PREPARATION AND CHARACTERIZATION OF FORM-V DNA, THE DUPLEX DNA RESULTING FROM ASSOCIATION OF COMPLEMENTARY, CIRCULAR SINGLE-STRANDED-DNA

Complementary circular single strands of plasmid PβG or bacteriophage PM2 DNA but not of single-stranded φX174 DNA associate under hybridisation conditions, giving rise to a two-stranded complex. This DNA, which we call form V, has well-defined physico-chemical properties.

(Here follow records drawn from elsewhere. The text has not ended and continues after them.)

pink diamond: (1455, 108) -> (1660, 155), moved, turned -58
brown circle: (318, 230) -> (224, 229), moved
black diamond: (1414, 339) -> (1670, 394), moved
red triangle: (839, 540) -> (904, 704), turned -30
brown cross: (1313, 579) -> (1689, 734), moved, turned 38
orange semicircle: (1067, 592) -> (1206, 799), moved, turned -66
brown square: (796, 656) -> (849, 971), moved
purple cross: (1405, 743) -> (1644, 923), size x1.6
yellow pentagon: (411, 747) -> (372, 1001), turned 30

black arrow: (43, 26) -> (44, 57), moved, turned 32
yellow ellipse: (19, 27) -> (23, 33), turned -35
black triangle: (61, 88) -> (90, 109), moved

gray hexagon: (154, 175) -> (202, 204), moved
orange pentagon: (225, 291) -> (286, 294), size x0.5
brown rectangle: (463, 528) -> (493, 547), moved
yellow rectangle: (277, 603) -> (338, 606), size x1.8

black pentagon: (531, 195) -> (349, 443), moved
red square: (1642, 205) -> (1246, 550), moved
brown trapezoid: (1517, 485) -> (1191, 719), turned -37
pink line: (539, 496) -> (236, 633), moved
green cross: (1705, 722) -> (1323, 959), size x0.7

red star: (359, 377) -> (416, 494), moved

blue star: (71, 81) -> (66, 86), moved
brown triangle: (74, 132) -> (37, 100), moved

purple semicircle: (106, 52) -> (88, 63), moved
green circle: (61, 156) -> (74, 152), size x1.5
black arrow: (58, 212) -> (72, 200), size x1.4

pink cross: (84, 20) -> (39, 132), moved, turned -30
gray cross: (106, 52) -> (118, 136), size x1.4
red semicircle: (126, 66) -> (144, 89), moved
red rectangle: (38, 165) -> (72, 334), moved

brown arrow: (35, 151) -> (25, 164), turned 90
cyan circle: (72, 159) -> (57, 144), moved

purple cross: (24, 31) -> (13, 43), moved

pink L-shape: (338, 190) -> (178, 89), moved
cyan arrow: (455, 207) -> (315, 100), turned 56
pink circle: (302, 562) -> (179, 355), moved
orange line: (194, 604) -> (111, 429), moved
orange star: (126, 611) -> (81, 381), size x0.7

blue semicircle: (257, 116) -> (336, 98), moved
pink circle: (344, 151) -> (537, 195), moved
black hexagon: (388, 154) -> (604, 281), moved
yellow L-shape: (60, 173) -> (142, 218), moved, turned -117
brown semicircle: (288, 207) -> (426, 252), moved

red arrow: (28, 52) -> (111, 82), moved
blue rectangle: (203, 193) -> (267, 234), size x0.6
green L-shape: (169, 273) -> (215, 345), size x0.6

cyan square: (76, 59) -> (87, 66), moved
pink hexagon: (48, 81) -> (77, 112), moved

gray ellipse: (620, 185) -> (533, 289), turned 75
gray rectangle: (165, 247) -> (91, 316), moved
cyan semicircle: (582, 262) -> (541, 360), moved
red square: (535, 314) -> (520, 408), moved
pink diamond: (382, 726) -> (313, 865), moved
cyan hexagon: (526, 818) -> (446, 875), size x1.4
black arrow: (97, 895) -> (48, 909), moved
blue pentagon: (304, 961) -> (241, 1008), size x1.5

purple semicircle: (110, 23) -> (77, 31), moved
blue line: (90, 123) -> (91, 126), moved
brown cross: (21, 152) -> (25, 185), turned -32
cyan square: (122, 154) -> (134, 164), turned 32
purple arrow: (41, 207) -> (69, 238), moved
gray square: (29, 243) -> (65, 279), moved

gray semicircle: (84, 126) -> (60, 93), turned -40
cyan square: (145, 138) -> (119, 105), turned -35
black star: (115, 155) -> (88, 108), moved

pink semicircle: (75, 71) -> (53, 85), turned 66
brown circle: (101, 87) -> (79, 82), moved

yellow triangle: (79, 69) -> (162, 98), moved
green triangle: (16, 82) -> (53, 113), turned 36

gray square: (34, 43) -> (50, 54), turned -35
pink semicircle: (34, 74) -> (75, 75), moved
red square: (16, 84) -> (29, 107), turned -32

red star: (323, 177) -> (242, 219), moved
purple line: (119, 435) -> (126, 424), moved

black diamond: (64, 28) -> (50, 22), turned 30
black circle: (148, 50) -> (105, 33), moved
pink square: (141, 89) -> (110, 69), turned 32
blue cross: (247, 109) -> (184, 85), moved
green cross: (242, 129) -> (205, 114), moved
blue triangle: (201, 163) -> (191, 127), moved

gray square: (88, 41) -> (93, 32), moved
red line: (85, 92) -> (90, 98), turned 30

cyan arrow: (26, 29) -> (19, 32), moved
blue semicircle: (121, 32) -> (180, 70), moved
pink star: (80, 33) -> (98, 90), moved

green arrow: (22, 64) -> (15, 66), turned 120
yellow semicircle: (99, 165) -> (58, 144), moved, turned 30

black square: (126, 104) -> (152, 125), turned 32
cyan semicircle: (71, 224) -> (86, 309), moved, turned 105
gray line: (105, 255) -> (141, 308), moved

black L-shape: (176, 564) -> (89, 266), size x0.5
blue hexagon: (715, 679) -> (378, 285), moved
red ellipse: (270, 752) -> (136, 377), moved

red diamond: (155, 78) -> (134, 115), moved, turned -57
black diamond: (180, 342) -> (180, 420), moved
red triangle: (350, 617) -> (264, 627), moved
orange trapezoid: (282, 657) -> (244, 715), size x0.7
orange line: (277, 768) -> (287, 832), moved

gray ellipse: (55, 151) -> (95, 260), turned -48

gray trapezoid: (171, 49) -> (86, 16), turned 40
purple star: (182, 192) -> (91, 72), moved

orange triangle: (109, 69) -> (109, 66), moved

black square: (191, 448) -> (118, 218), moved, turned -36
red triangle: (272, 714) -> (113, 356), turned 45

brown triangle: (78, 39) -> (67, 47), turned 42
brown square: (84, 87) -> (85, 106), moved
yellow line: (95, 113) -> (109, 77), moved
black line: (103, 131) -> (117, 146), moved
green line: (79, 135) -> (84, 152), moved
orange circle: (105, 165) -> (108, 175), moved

It sediments as a sharp peak in neutral sucrose gradients; its electrophoretic mobility in agarose gels is between that of covalently closed (form I) and denatured DNA. In the electron microscope form V appears as highly folded duplex molecules indistinguishable from form I. However, increasing concentrations of ethidium bromide which lead to relaxation and recoiling of form I DNA have no comparable effect upon form V. At 260 nm form V PβG DNA has a hypochromicity of 18.6%, as compared to 23.4% in the case of PβG form II DNA and 10.5% in the case of single-stranded φX174 DNA. The thermal melting of form V is non-cooperative with gradual increase in absorbance similar to that of single-stranded DNA. The circular dichroism spectrum of form V DNA differs from that of form I, circular nicked (form II) and single-stranded φX174 DNA in that it shows a negative band at 295 nm and a shift for the main positive band from 273 to 266 nm. We propose that form V consists of right-handed Watson-Crick type double-helices which are compensated by an equal number of left-handed duplex turns and negative supercoils. Wo cannot decide whether left-handed duplex turns are stabilised by base-stacking and hydrogen bonding, as for example in the models described by Rodley et al. (1976) or Sasisekharan & Pattabiraman (1976), or whether they are merely compensatory turns without inherent stability. © 1979.